Oysa anlattıkları ile yaşadıkları bir değildi bizim Almancıların. Şanslı olanları araba fabrikalarında vasıfsız işçi olarak başlıyordu. İzin öncesi, sırf memlekettekiler görsün diye, yıllarca sürecek bir borç altına girip son model araba alarak Kapıkule’den giriş yapanların çoğu temizlik işlerinde çalışıyordu. “Avrupa sokaklarında bir tane çöp bulamazsınız” diye övünmeleri böylece daha bir anlamlı oluyordu. Çünkü haber birinci elden geliyordu.

Modeli hiç önemli olmayan fakat markası illa Mercedes bir otomobil ile gelinen memlekette, kulağında Walkman, mahallenin akranlarına iç geçirten evin küçük oğlunun babasının Almanya sokaklarını süpürdüğü, annesinin ise evlere temizliğe gittiği ayrıntısı irdelenmezdi.

Memleket terk etmenin, aileden, çoluk çocuktan ayrı kalmanın ve gurbet ellerde gece gündüz çalışmanın ezikliği ile dönülmezdi vatana. Adı konulmamış bir kuraldı bu. Almanya’da vasıfsız işçi, Türkiye’de Alamancı.

1960’ların başından itibaren, Avrupa’nın işgücü ihtiyacını karşılamak için gurbete düşen milyonlarca Türkiye insanı var.

Almanya’da “Gastarbeiter” yani “yabancı misafir işçi” olarak tanımlanan göçmenler, bir senelik dönüşümün ardından Türkiye’ye dönecekti aslında. Fakat bu planlama tutmadı ve hemen hemen giden hiç kimse dönmedi. 1960’dan sonra Almanya’ya 3 milyon, Fransa’ya yarım milyon, Hollanda’ya ise 300 binin üzerinde Türk göç etti.

Toplamda 4 milyondan fazla gurbetçimizin bizlere yansıttıkları da yansıtmayıp kendilerine sakladıkları hikayeleri de ortaktır. Batı’nın oturmuş sistemi karşısında dışlanmış, duyguları alınmış Avrupalılarca bir şekilde “pis Turk” yaftası ile aşağılanmış ve robot disiplininde gece gündüz çalıştırılmış bu ‘Anadolulu ezikliği’ni, orada doğup büyüyen ve iyi bir eğitimden geçtikten sonra imrenilesi mesleklere sahip olan ikinci, üçüncü kuşaklar ancak aşabildi.

2000’li yıllar ile birlikte kesin geri dönüşler tamamlandı. Gelenler geldi, kalanlar ise gurbetçilikten ‘vatandaşlığa’ geçerek doydukları toprakların birer parçası oldular.

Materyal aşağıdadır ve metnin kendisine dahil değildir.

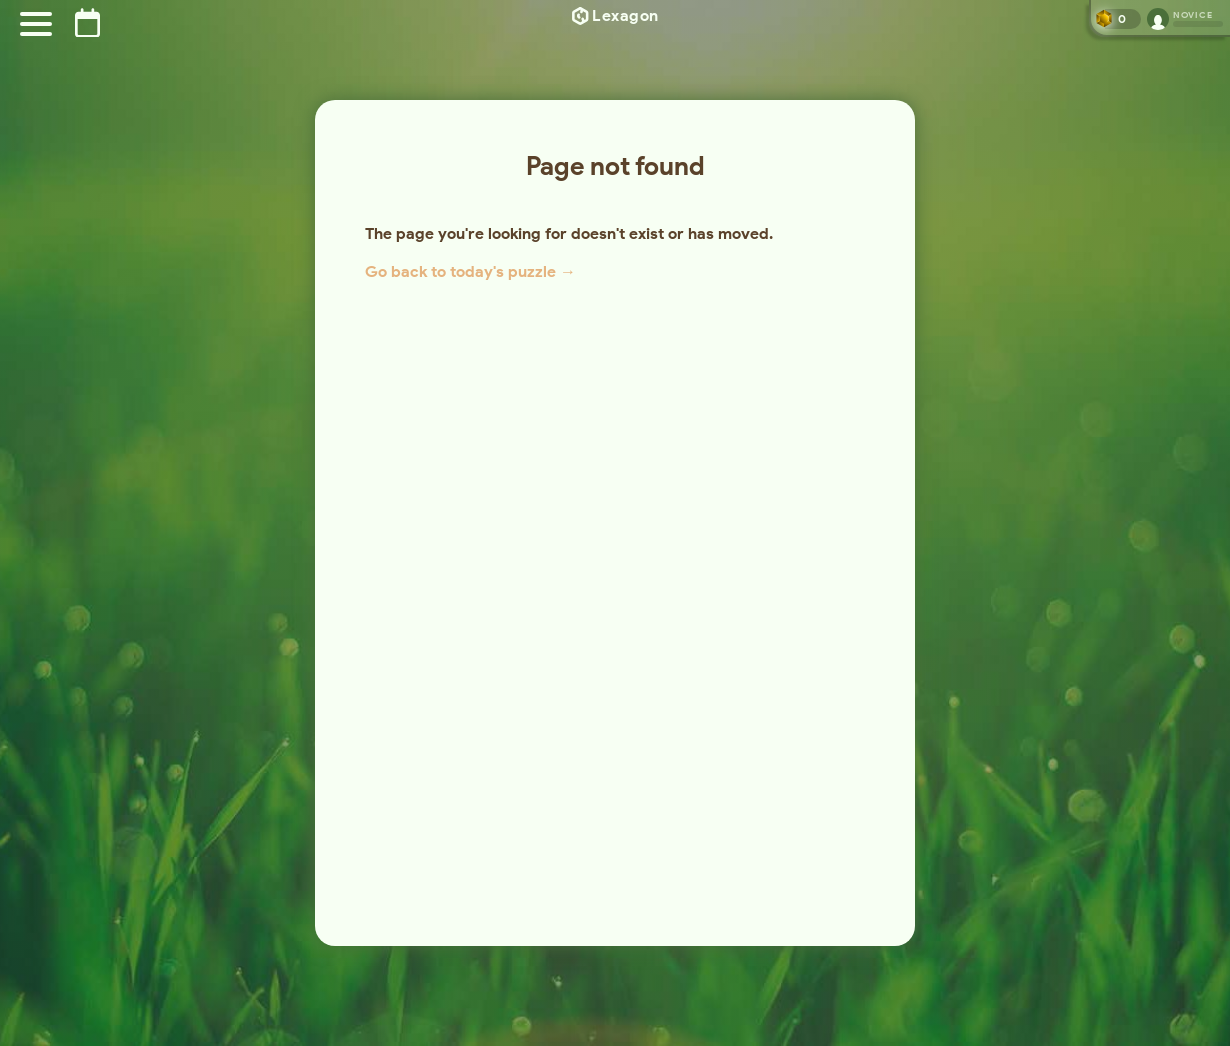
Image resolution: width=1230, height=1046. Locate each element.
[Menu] (36, 24)
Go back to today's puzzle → (470, 271)
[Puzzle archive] (87, 22)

Doğdukları toprakları da bırakmadılar tabi. Hemen hepsinin dünyalık bir mekanı var Türkiye’de.

Adına ne denirse denilsin; Mülteci, gurbetçi, göçmen ya da kaçak… Dünyada döngüsü hiç bitmeyen bir insan sirkülasyonuna şahit oluyoruz. Kuraklık, açlık, işsizlik ve savaşlar insanları yerlerinden yurtlarından ediyor hiç durmadan. Tıpkı 5 yıldır dibimizde yanan iç savaş ateşinden kaçıp bize sığınan 3 milyondan fazla Suriyeli gibi.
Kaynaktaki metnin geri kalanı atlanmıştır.